- The Washington Times - Tuesday, October 11, 2005

JIAYUGUAN, China — Two years after China became only the third nation to launch a human into orbit, a pair of astronauts blasted off today on a longer, riskier mission after receiving a farewell visit from Prime Minister Wen Jiabao.

Mr. Wen said the “glorious and sacred mission” would demonstrate China’s confidence and ability.

A rocket carrying the Shenzhou 6 capsule and the astronauts blasted off from a remote base in China’s northwest. In a break with the space agency’s typical secrecy, the launch was shown live on state television.

The mission, reportedly scheduled to last up to five days, is a prestige project for China’s communist leaders, who have justified the expense of a manned space program by saying that it will drive economic development.
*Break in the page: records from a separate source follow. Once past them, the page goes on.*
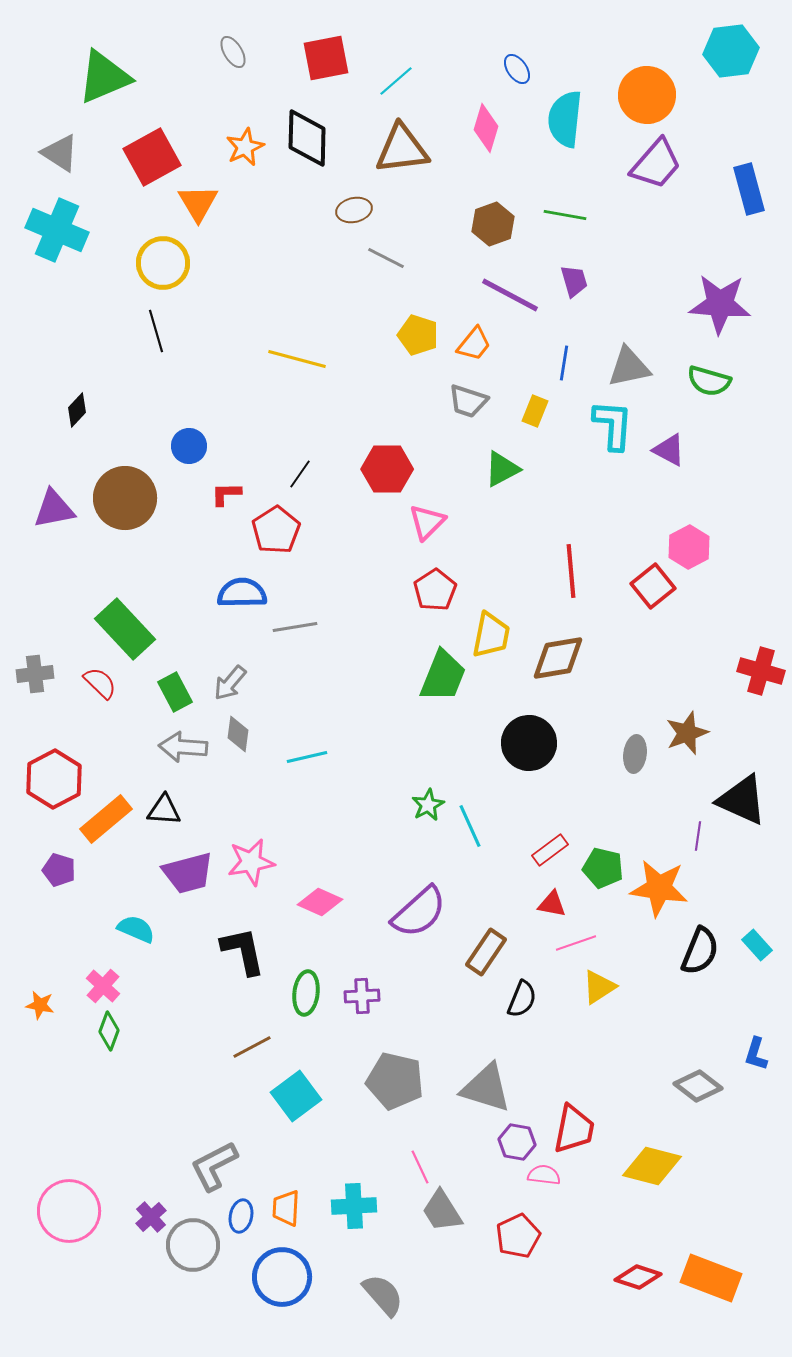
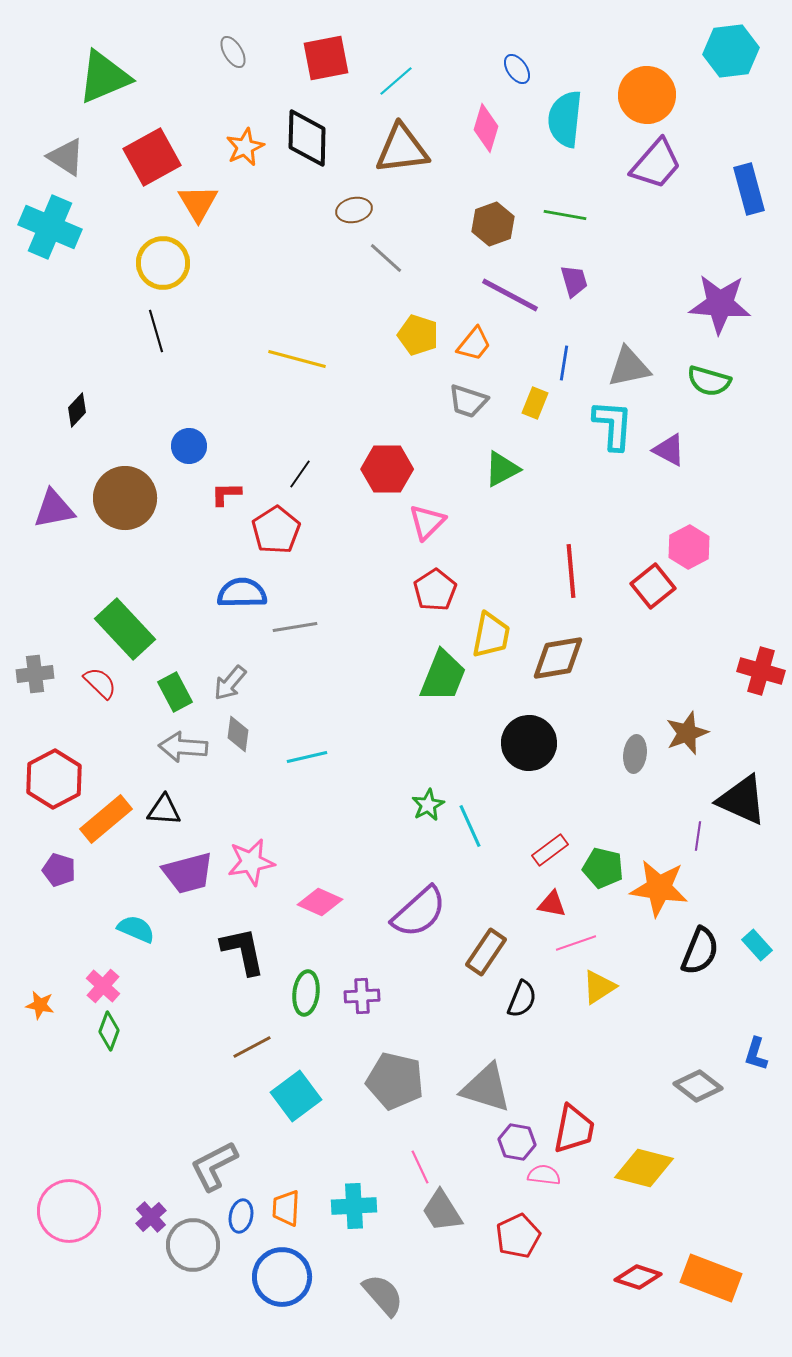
gray triangle at (60, 153): moved 6 px right, 4 px down
cyan cross at (57, 230): moved 7 px left, 3 px up
gray line at (386, 258): rotated 15 degrees clockwise
yellow rectangle at (535, 411): moved 8 px up
yellow diamond at (652, 1166): moved 8 px left, 2 px down
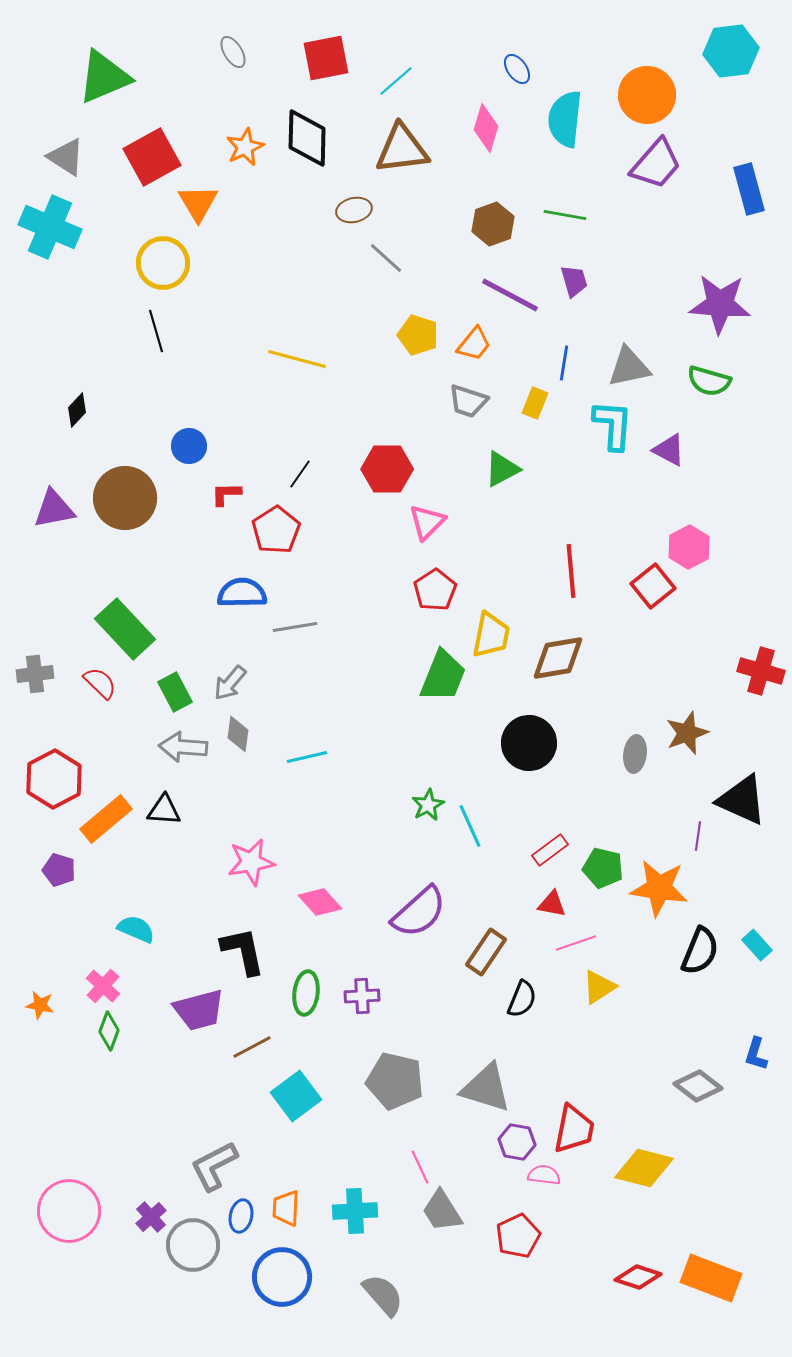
purple trapezoid at (188, 873): moved 11 px right, 137 px down
pink diamond at (320, 902): rotated 24 degrees clockwise
cyan cross at (354, 1206): moved 1 px right, 5 px down
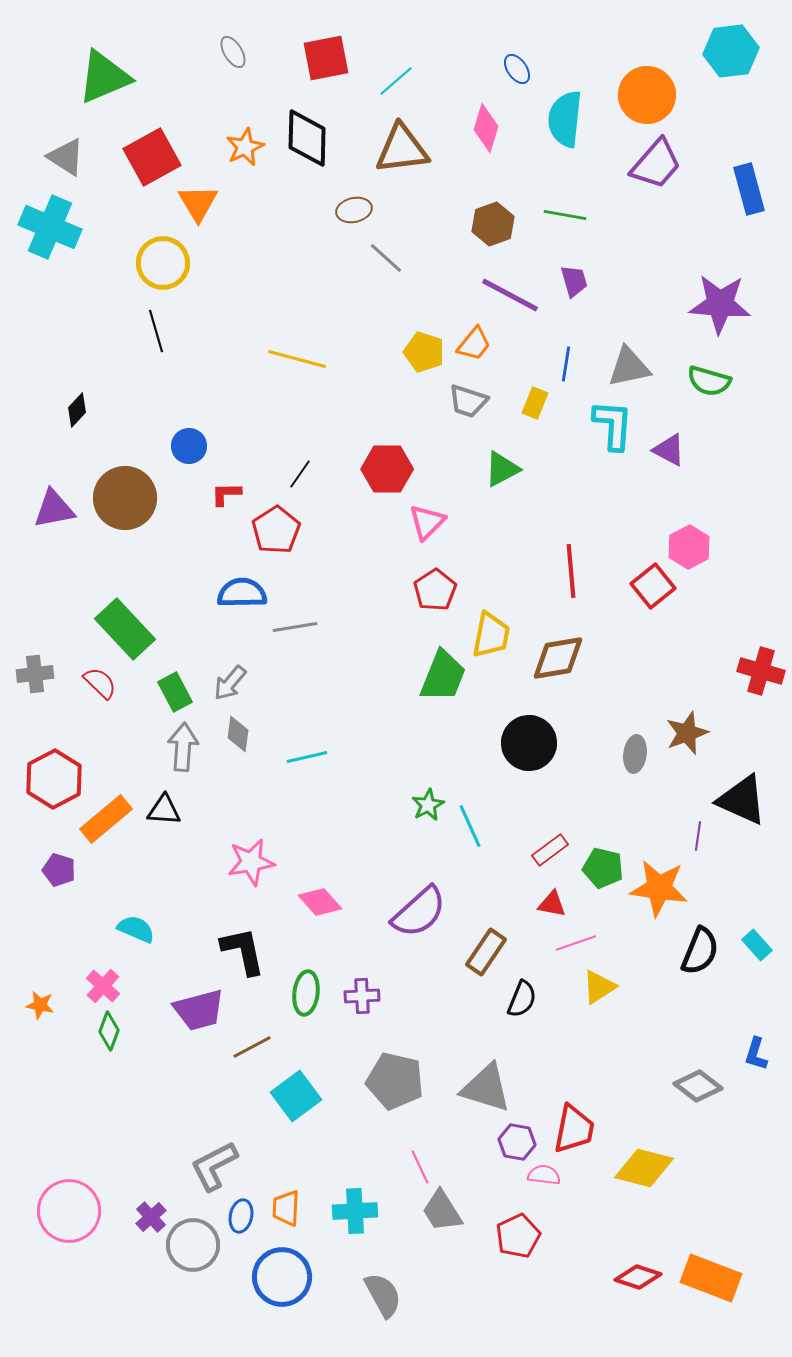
yellow pentagon at (418, 335): moved 6 px right, 17 px down
blue line at (564, 363): moved 2 px right, 1 px down
gray arrow at (183, 747): rotated 90 degrees clockwise
gray semicircle at (383, 1295): rotated 12 degrees clockwise
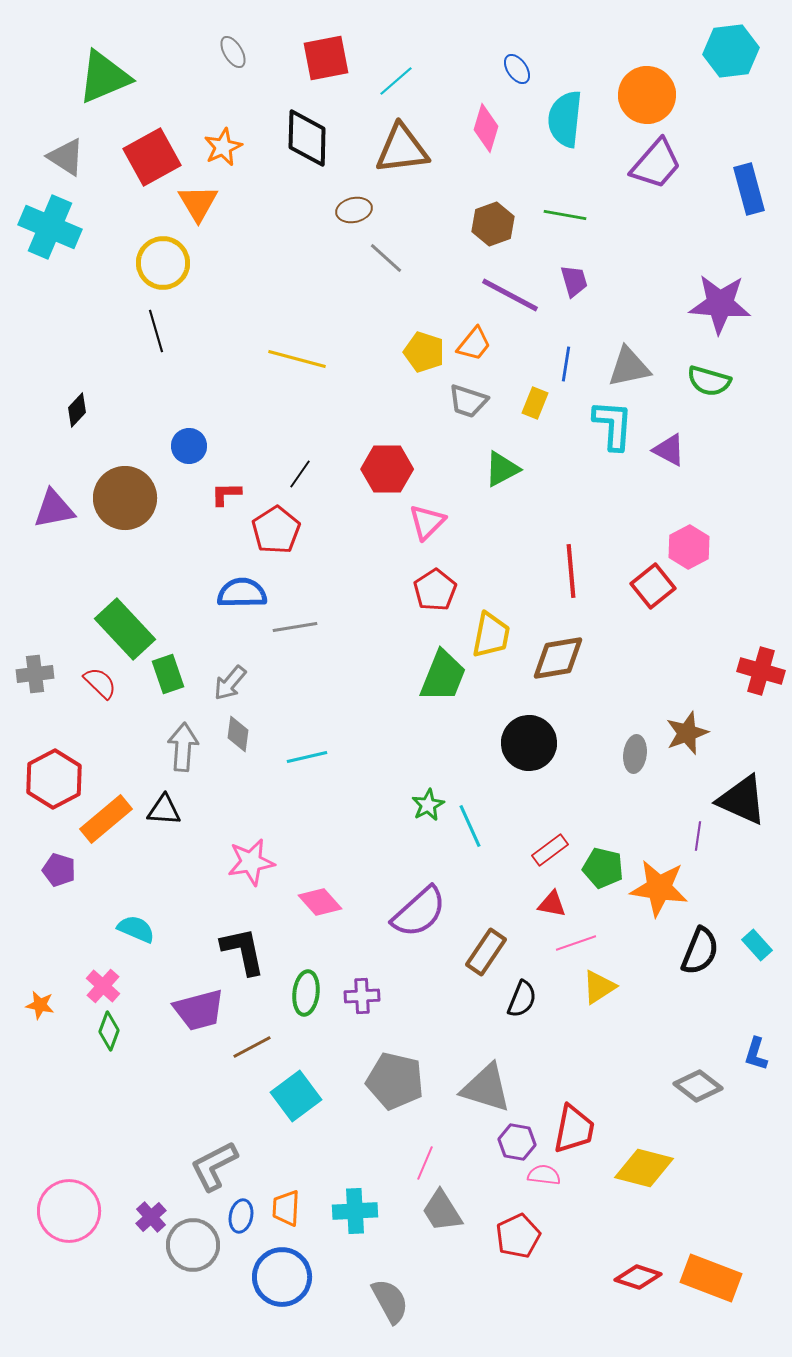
orange star at (245, 147): moved 22 px left
green rectangle at (175, 692): moved 7 px left, 18 px up; rotated 9 degrees clockwise
pink line at (420, 1167): moved 5 px right, 4 px up; rotated 48 degrees clockwise
gray semicircle at (383, 1295): moved 7 px right, 6 px down
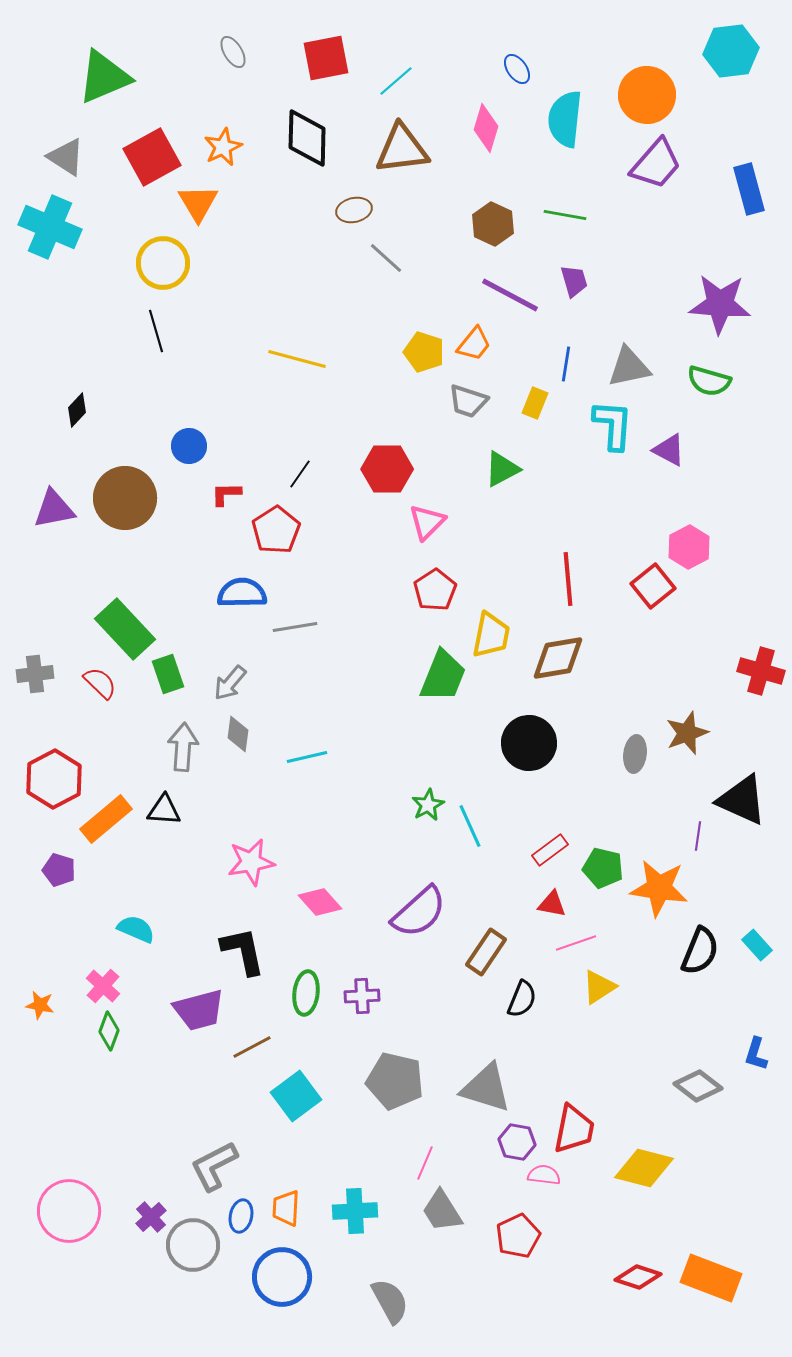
brown hexagon at (493, 224): rotated 15 degrees counterclockwise
red line at (571, 571): moved 3 px left, 8 px down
It will be more complicated than the first flight in 2003, which carried one astronaut and lasted 21 hours.

Minutes after liftoff, mission control announced that the first-stage booster had separated successfully from the rocket and that the flight had entered its preset orbit.

The official Xinhua News Agency said the two astronauts, or “taikonauts,” will take off their 22-pound spacesuits to travel back and forth between the two halves of their vessel — a re-entry capsule and an orbiter that will stay aloft after they land.

Earlier in the day, Xinhua announced the identities of the two taikonauts — Fei Junlong, 40, and Nie Haishen, 41. Previous reports said 14 former fighter pilots were training for the mission.

Images of the two voyagers in their cockpit as the craft roared toward orbit were broadcast live to hundreds of millions of Chinese television viewers. The 2003 spaceflight was not shown live.

“Feeling pretty good,” Mr. Fei said in the taikonauts’ first broadcast comment from space.

Xinhua said the crew was picked from a field of six finalists. Mr. Nie was one of three finalists for the 2003 mission, which made a national hero of Yang Liwei.

The two taikonauts will conduct experiments in orbit, Xinhua said without elaborating.

China, the third nation to put a man into orbit, insisted ahead of the launch that its aspirations in space were strictly peaceful and that it opposes deploying weapons there.